### Required action
Among the records that follow, how many lines include the string "мэргэжлээр"? Only the number is wanted.

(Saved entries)

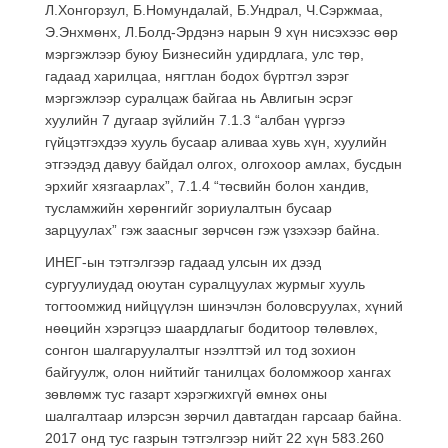
Л.Хонгорзул, Б.Номундалай, Б.Ундрал, Ч.Сэржмаа,
Э.Энхмөнх, Л.Болд-Эрдэнэ нарын 9 хүн нисэхээс өөр
мэргэжлээр буюу Бизнесийн удирдлага, улс төр,
гадаад харилцаа, нягтлан бодох бүртгэл зэрэг
мэргэжлээр суралцаж байгаа нь Авлигын эсрэг
хуулийн 7 дугаар зүйлийн 7.1.3 “албан үүргээ
гүйцэтгэхдээ хууль бусаар аливаа хувь хүн, хуулийн
этгээдэд давуу байдал олгох, олгохоор амлах, бусдын
эрхийг хязгаарлах”, 7.1.4 “төсвийн болон хандив,
тусламжийн хөрөнгийг зориулалтын бусаар
зарцуулах” гэж заасныг зөрчсөн гэж үзэхээр байна.
ИНЕГ-ын тэтгэлгээр гадаад улсын их дээд
сургуулиудад оюутан суралцуулах журмыг хууль
тогтоомжид нийцүүлэн шинэчлэн боловсруулах, хүний
нөөцийн хэрэгцээ шаардлагыг бодитоор төлөвлөх,
сонгон шалгаруулалтыг нээлттэй ил тод зохион
байгуулж, олон нийтийг танилцах боломжоор хангах
зөвлөмж тус газарт хэрэгжихгүй өмнөх оны
шалгалтаар илэрсэн зөрчил давтагдан гарсаар байна.
2017 онд тус газрын тэтгэлгээр нийт 22 хүн 583.260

### Solution
2